◆ **Task to complete**
In this exercise, return only the lines that run from the line with "Территория обслу" to the end of the entries below, both included. Pictures are not copied.

---

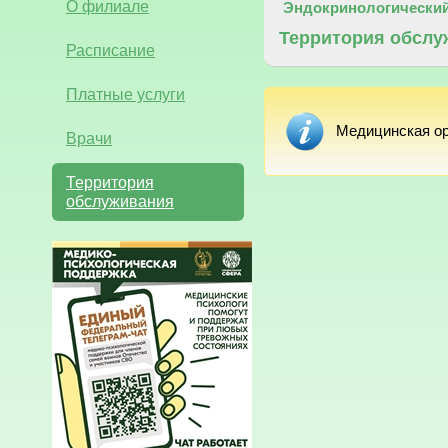
О филиале
Эндокринологический
Территория обслу
Расписание
Платные услуги
Медицинская ор
Врачи
Территория
обслуживания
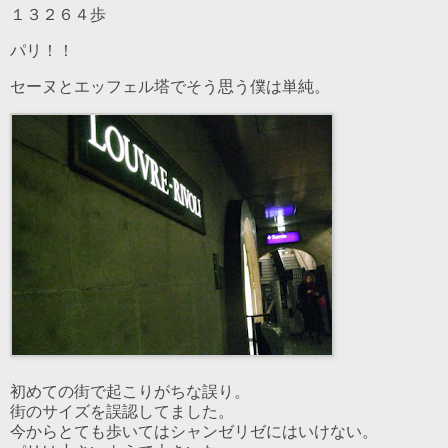
１３２６４歩
パリ！！
セーヌとエッフェル塔でそう思う僕は単純。
初めての街で起こりがちな誤り。
街のサイズを誤認してました。
今からとても歩いてはシャンゼリゼにはいけない。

---

◆ **Solution to this problem**
Территория обслу
Расписание
Платные услуги
Медицинская ор
Врачи
Территория
обслуживания
１３２６４歩
パリ！！
セーヌとエッフェル塔でそう思う僕は単純。
初めての街で起こりがちな誤り。
街のサイズを誤認してました。
今からとても歩いてはシャンゼリゼにはいけない。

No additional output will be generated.